Es tanta la piedad que nos tiene esta buena Madre y tanto el amor que siente, que no espera nuestras plegarias para socorrernos: “Se anticipa a quienes la codician, poniéndoseles delante ella misma” (Sb 6, 14). Estas palabras san Anselmo se las aplica a María y dice que ella se adelanta a ayudar a los que desean su protección. Con lo cual debemos comprender que ella nos impetra de Dios innumerables gracias antes de que se las pidamos. Que por eso dice Ricardo de San Víctor que María, con razón, es asemejada a la luna: “Hermosa como la luna”, porque no sólo es veloz cual la luna para ayudar a quien la invoca, sino que además está tan ansiosa de nuestro bien que en nuestras necesidades se anticipa a nuestras súplicas y está presta a socorrernos antes que nosotros listos para invocarla. De esto nace, dice el mismo Ricardo de San Víctor, el estar tan lleno de piedad el pecho de María que, apenas conoce nuestras miserias, al instante derrama la mística leche de su misericordia, pues no puede conocer las necesidades de cualquiera sin acudir al punto a socorrerlo.
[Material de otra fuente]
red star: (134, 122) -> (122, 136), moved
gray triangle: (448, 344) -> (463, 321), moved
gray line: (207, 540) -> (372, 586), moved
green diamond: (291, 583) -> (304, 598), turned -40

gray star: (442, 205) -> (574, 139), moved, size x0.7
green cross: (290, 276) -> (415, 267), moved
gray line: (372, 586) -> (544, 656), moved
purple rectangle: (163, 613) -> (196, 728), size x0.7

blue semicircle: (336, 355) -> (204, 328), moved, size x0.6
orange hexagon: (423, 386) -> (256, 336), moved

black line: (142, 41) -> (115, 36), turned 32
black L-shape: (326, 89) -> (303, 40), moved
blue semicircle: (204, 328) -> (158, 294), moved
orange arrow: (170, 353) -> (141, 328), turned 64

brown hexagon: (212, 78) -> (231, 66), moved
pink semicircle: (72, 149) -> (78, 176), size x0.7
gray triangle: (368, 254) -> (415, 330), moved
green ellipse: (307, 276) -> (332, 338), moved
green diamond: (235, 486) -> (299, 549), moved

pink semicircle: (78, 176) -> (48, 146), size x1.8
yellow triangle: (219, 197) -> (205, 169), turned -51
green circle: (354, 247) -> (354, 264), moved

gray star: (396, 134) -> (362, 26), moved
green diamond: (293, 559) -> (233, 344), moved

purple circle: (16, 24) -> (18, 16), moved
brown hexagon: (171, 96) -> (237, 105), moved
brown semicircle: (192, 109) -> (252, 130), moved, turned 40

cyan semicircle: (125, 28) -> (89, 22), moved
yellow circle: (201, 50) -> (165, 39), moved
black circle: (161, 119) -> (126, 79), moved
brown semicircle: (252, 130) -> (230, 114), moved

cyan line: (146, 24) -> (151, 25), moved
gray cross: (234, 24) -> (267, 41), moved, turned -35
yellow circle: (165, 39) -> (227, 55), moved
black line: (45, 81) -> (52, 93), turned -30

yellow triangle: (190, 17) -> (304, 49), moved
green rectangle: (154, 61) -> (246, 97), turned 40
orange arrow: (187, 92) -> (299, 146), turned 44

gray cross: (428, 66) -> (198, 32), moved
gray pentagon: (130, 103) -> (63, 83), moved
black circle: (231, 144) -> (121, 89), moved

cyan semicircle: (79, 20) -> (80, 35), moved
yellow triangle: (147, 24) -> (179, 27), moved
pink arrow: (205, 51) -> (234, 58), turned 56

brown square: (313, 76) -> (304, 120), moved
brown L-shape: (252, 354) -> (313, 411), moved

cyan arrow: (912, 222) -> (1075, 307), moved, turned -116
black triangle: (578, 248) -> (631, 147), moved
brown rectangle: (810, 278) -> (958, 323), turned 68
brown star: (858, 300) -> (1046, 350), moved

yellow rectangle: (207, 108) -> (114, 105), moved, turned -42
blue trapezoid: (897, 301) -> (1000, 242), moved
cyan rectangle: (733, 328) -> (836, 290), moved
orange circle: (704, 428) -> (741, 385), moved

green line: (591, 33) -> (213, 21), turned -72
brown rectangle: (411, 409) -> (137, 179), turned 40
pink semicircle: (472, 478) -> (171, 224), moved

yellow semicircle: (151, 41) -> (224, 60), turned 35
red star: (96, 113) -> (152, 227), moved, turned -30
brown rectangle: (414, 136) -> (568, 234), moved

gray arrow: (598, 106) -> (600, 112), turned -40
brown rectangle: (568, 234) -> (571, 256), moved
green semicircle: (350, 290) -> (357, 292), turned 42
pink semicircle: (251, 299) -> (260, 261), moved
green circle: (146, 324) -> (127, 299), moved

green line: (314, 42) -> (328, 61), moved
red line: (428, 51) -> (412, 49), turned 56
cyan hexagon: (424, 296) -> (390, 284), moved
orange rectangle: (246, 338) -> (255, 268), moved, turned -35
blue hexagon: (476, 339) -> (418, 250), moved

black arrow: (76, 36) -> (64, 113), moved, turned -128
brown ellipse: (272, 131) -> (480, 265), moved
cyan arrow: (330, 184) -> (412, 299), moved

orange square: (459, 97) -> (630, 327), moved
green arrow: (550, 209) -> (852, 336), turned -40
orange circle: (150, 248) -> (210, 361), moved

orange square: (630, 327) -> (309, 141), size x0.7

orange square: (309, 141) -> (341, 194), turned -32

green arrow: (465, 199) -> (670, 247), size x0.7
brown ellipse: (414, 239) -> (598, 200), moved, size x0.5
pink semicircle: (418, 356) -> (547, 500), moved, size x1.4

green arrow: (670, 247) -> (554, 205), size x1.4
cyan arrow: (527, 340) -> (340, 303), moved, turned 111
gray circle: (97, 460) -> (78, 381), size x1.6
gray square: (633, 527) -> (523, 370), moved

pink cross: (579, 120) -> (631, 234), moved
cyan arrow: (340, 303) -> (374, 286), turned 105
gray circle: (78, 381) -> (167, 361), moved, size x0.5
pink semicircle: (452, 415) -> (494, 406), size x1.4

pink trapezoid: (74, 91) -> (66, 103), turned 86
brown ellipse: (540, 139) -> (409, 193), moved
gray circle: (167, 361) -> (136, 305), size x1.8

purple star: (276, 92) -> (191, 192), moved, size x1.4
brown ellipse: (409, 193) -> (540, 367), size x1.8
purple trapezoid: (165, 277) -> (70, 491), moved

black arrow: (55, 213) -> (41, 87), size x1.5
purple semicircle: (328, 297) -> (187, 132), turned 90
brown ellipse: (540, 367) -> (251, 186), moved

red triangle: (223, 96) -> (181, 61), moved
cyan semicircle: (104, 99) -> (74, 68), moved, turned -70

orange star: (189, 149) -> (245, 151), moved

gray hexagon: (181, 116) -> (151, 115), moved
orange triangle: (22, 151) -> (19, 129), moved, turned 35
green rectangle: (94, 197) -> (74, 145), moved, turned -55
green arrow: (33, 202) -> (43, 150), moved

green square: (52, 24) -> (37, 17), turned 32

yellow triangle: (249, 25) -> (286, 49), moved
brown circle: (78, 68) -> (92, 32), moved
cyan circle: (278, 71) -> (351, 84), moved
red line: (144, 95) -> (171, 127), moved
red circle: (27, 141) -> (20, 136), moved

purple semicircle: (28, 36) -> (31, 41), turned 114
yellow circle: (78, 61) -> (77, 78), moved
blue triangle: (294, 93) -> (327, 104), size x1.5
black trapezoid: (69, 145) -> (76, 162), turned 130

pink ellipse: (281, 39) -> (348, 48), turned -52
Esta inmensa piedad que tiene María de nuestras miserias, que la impulsa a compadecerse y aliviarnos aun antes de que la invoquemos, bien lo dio a entender en las bodas de Caná, como lo refiere el Evangelio de San Juan en el capítulo segundo. Se dio cuenta esta piadosa Madre de la confusión y vergüenza de aquellos esposos que estaban del todo afligidos al ver que faltaba el vino en el banquete; y sin que nadie se lo pidiera, movida solamente de su gran corazón que no puede ver las aflicciones de nadie sin compadecerse, fue a pedir a su Hijo, exponiéndole la necesidad de aquella familia para que los consolara. Y le dijo simplemente: “No tienen vino”. Después de lo cual el Hijo, para consolar a aquella buena gente, pero mucho más para contentar el corazón tan compasivo de su Madre que así lo deseaba, hizo el conocido milagro de transformar el agua de las ánforas en el mejor de los vinos. Y argumenta Novarino: “Si María, aunque nadie se lo pida, está tan pronta a adivinar y socorrer nuestras necesidades, cuánto más lo estará para socorrer a quien la invoca y suplica que le ayude”.